When Your Face Reflects the Mirror

There are places where I am beautiful, and places where I am not. In Chicago, where I live now, I am beautiful. In the little Massachusetts suburb where I grew up, I am not beautiful. In Taiwan, where my father’s family lives, I am not just beautiful, but so gorgeous that when I was a kid random strangers would congratulate my relatives on how pretty I was.

I don’t look different in those places. I don’t act or dress differently. I don’t wear more make up in one place or another. My body doesn’t change. But I can feel the way people look at me change. And knowing that I am considered beautiful somewhere, even if it isn’t where I live, has changed the way I understand my body and the way I think about my own identities.

Growing up in my hometown, I knew who the beautiful girls were. They were the ones gifted the prize of popularity, and they had long blonde hair or tender black curls, and they all had perfect tans all the time. The boys wanted to date them, and the unpopular girls could either dye their hair or go to tanning salons to perhaps become one of those girls. Popularity there was founded on how close you could get to that ideal beauty.

In my almost all-white Massachusetts school, the fine brown hair and Irish-pink skin my mother gave me were so ordinary, they didn’t merit a second look. You can’t throw a rock without hitting an Irish person with brown hair around there, and that kind of staunch ordinary-ness does not make for popularity.

the author as a freshman in high school

Me as a freshman in high school.

None of my other features, luckily, were deemed remarkable either, so I escaped any bullying for my appearance. My classmates were sometimes surprised to find out I was Asian at all. Whether this speaks to my ability to pass as white or my classmates’ ignorance remains unresolved to this day.

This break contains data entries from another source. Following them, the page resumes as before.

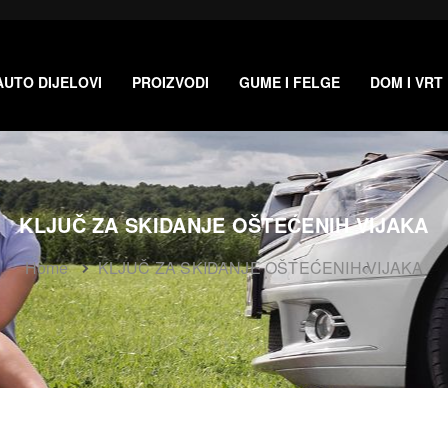
AUTO DIJELOVI
PROIZVODI
GUME I FELGE
DOM I VRT
KLJUČ ZA SKIDANJE OŠTEĆENIH VIJAKA
Home
KLJUČ ZA SKIDANJE OŠTEĆENIH VIJAKA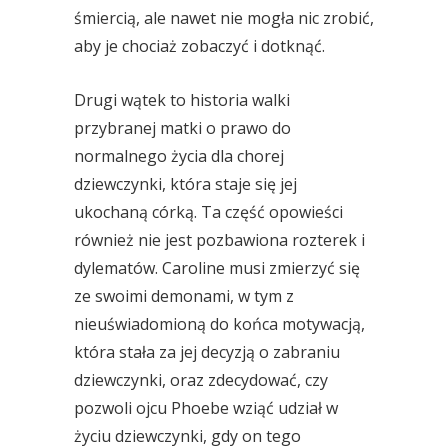
śmiercią, ale nawet nie mogła nic zrobić,
aby je chociaż zobaczyć i dotknąć.
Drugi wątek to historia walki
przybranej matki o prawo do
normalnego życia dla chorej
dziewczynki, która staje się jej
ukochaną córką. Ta część opowieści
również nie jest pozbawiona rozterek i
dylematów. Caroline musi zmierzyć się
ze swoimi demonami, w tym z
nieuświadomioną do końca motywacją,
która stała za jej decyzją o zabraniu
dziewczynki, oraz zdecydować, czy
pozwoli ojcu Phoebe wziąć udział w
życiu dziewczynki, gdy on tego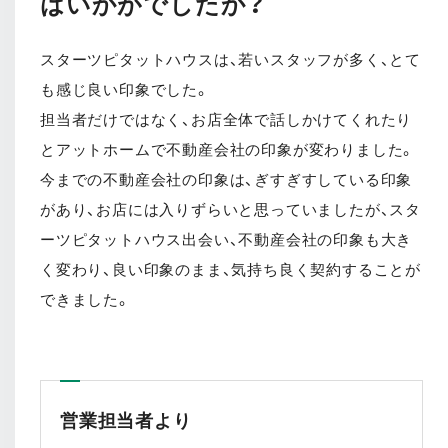
はいかがでしたか？
スターツピタットハウスは、若いスタッフが多く、とて
も感じ良い印象でした。
担当者だけではなく、お店全体で話しかけてくれたり
とアットホームで不動産会社の印象が変わりました。
今までの不動産会社の印象は、ぎすぎすしている印象
があり、お店には入りずらいと思っていましたが、スタ
ーツピタットハウス出会い、不動産会社の印象も大き
く変わり、良い印象のまま、気持ち良く契約することが
できました。
営業担当者より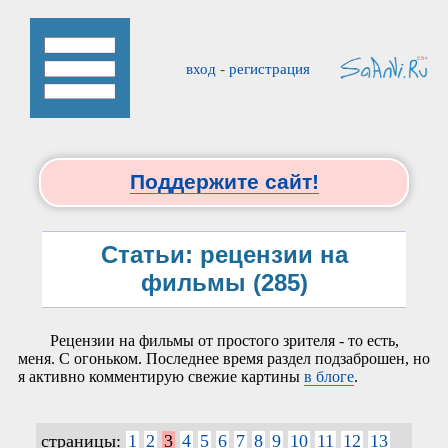
вход
-
регистрация
Поддержите сайт!
Статьи: рецензии на
фильмы (285)
Рецензии на фильмы от простого зрителя - то есть,
меня. С огоньком. Последнее время раздел подзаброшен, но
я активно комментирую свежие картины
в блоге
.
страницы:
1
2
3
4
5
6
7
8
9
10
11
12
13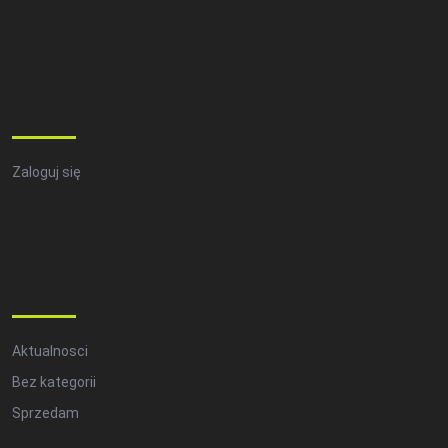
Meta
Zaloguj się
Categories
Aktualnosci
Bez kategorii
Sprzedam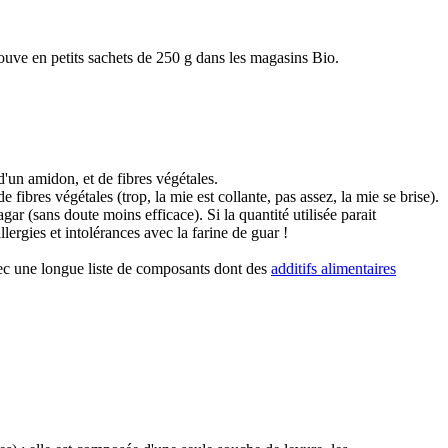
 trouve en petits sachets de 250 g dans les magasins Bio.
d'un amidon, et de fibres végétales.
fibres végétales (trop, la mie est collante, pas assez, la mie se brise).
ar (sans doute moins efficace). Si la quantité utilisée parait
lergies et intolérances avec la farine de guar !
 avec une longue liste de composants dont des
additifs alimentaires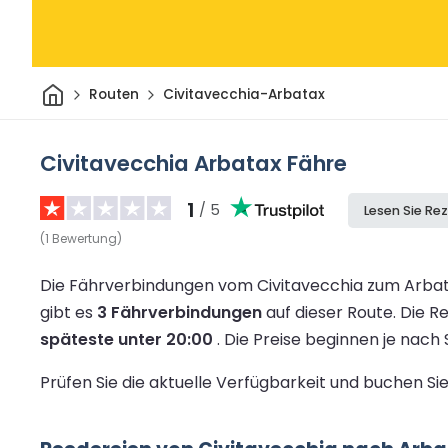
Heim
Routen
Civitavecchia-Arbatax
Civitavecchia Arbatax Fähre
1
/ 5
Lesen Sie Re
(
1
Bewertung
)
Die Fährverbindungen vom Civitavecchia zum Arbat
gibt es
3 Fährverbindungen
auf dieser Route.
Die Re
späteste unter 20:00
.
Die Preise beginnen je nac
Prüfen Sie die aktuelle Verfügbarkeit und buchen S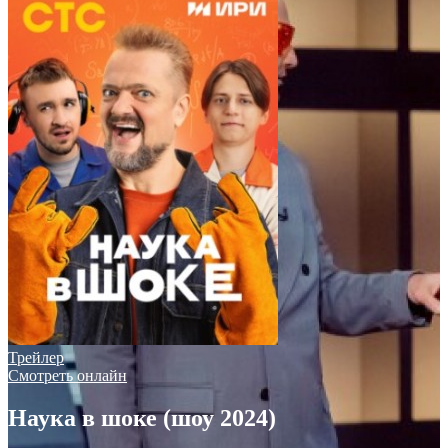
Трейлер
Смотреть онлайн
Наука в шоке (шоу 2024)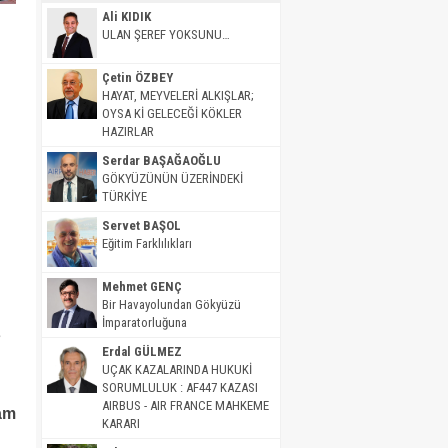
Ali KIDIK
ULAN ŞEREF YOKSUNU…
Çetin ÖZBEY
HAYAT, MEYVELERİ ALKIŞLAR;
OYSA Kİ GELECEĞİ KÖKLER
HAZIRLAR
Serdar BAŞAĞAOĞLU
GÖKYÜZÜNÜN ÜZERİNDEKİ
TÜRKİYE
Servet BAŞOL
Eğitim Farklılıkları
Mehmet GENÇ
Bir Havayolundan Gökyüzü
İmparatorluğuna
e
Erdal GÜLMEZ
UÇAK KAZALARINDA HUKUKİ
SORUMLULUK : AF447 KAZASI
AIRBUS - AIR FRANCE MAHKEME
Tam
KARARI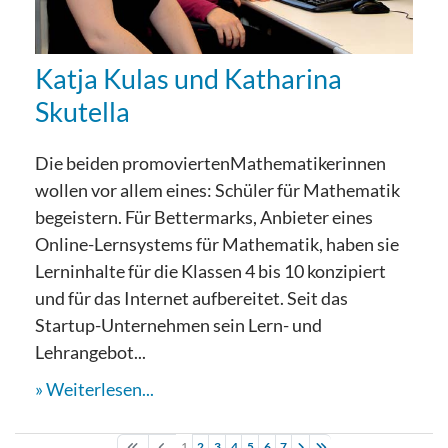
Katja Kulas und Katharina
Skutella
Die beiden promoviertenMathematikerinnen
wollen vor allem eines: Schüler für Mathematik
begeistern. Für Bettermarks, Anbieter eines
Online-Lernsystems für Mathematik, haben sie
Lerninhalte für die Klassen 4 bis 10 konzipiert
und für das Internet aufbereitet. Seit das
Startup-Unternehmen sein Lern- und
Lehrangebot...
Weiterlesen...
1
2
3
4
5
6
7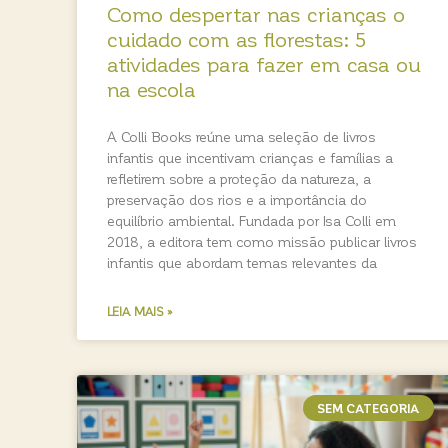
Como despertar nas crianças o
cuidado com as florestas: 5
atividades para fazer em casa ou
na escola
A Colli Books reúne uma seleção de livros
infantis que incentivam crianças e famílias a
refletirem sobre a proteção da natureza, a
preservação dos rios e a importância do
equilíbrio ambiental. Fundada por Isa Colli em
2018, a editora tem como missão publicar livros
infantis que abordam temas relevantes da
LEIA MAIS »
SEM CATEGORIA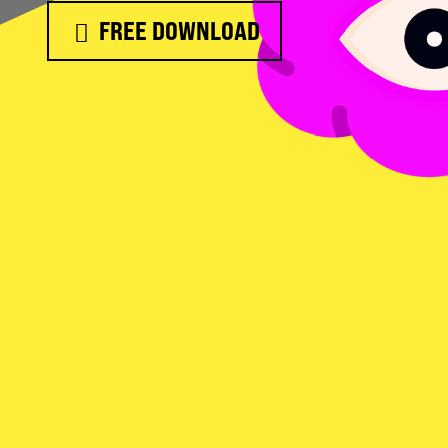
FREE DOWNLOAD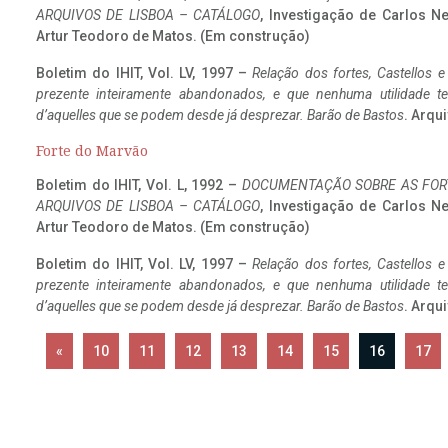
ARQUIVOS DE LISBOA – CATÁLOGO
, Investigação de Carlos N
Artur Teodoro de Matos. (Em construção)
Boletim do IHIT, Vol. LV, 1997 –
Relação dos fortes, Castellos e
prezente inteiramente abandonados, e que nenhuma utilidade 
d’aquelles que se podem desde já desprezar. Barão de Bastos
. Arqui
Forte do Marvão
Boletim do IHIT, Vol. L, 1992 –
DOCUMENTAÇÃO SOBRE AS FORT
ARQUIVOS DE LISBOA – CATÁLOGO
, Investigação de Carlos N
Artur Teodoro de Matos. (Em construção)
Boletim do IHIT, Vol. LV, 1997 –
Relação dos fortes, Castellos e
prezente inteiramente abandonados, e que nenhuma utilidade 
d’aquelles que se podem desde já desprezar. Barão de Bastos
. Arqui
«
10
11
12
13
14
15
16
17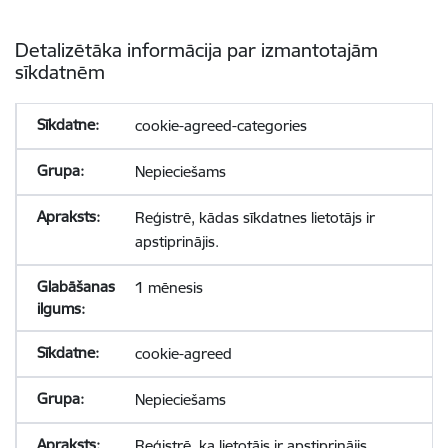
Detalizētāka informācija par izmantotajām
sīkdatnēm
cookie-agreed-categories
Nepieciešams
Reģistrē, kādas sīkdatnes lietotājs ir
apstiprinājis.
1 mēnesis
cookie-agreed
Nepieciešams
Reģistrē, ka lietotājs ir apstiprinājis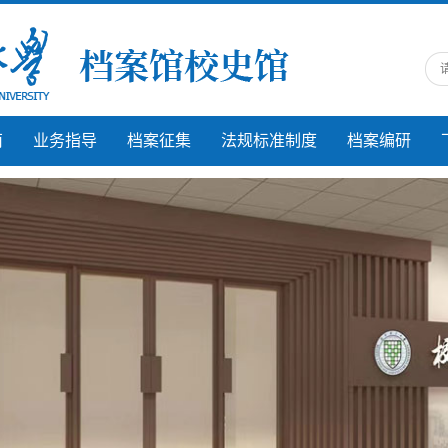
南
业务指导
档案征集
法规标准制度
档案编研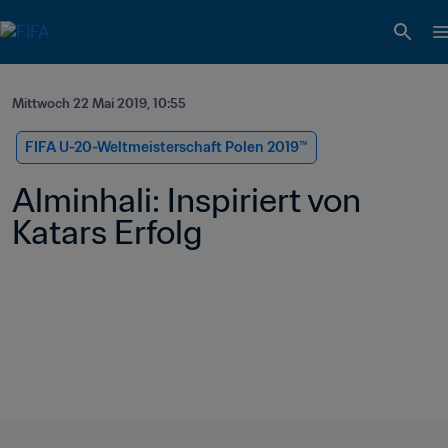
Mittwoch 22 Mai 2019, 10:55
FIFA U-20-Weltmeisterschaft Polen 2019™
Alminhali: Inspiriert von 
Katars Erfolg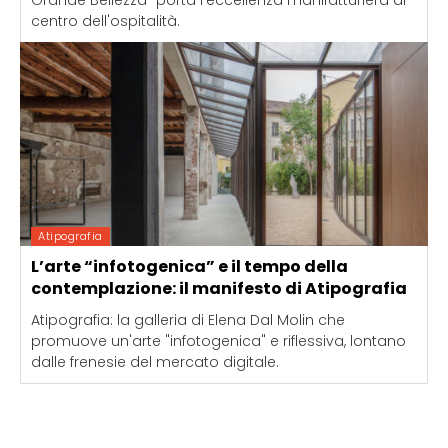
centro dell'ospitalità.
Atipografia
L’arte “infotogenica” e il tempo della
contemplazione: il manifesto di Atipografia
Atipografia: la galleria di Elena Dal Molin che
promuove un'arte "infotogenica" e riflessiva, lontano
dalle frenesie del mercato digitale.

Overall, I was fairly reconciled with my unremarkable looks, though I did desperately want to dye my hair. Blonde, red, black – any color that wasn’t brown. My mother nixed that idea, much to the consternation of my 10-year-old self. Generally, though, I had accepted that I would never be inducted into the enclave of beautiful girls. There didn’t seem to be anything to do about it, so it didn’t feel like something to get worked up about.

When I was in middle school, my family visited my relatives in Taiwan for the first time. It was my first time in my father’s homeland. It was my first time living in a place where Asianness wasn’t just a miniscule part of the community, but the norm. “Asian” was hardly even a coherent concept in Taiwan; there my Asianness was as invisible as my whiteness was in America.

Most things about Taiwan felt natural to me. The subtropical summer heat was not far off from a muggy New England August. My grandmother’s cooking was a superior version of all the Chinese food I ate at home. The 24-hour bookstores were (and are) transcendent.

The culture shock for me was the sudden discovery that I was beautiful. My grandmother said it, my relatives said it, pretty ladies in shops said it. In America, we might brush that off as politeness, but in Asia declaring someone beautiful is not a frivolous event. Beauty is a high stakes game in Taiwan. Being called beautiful in Taiwan is less a compliment than it is a congratulations. It means you made the grade, and I had made the grade in a way I never imagined was possible. I was one of the beautiful girls.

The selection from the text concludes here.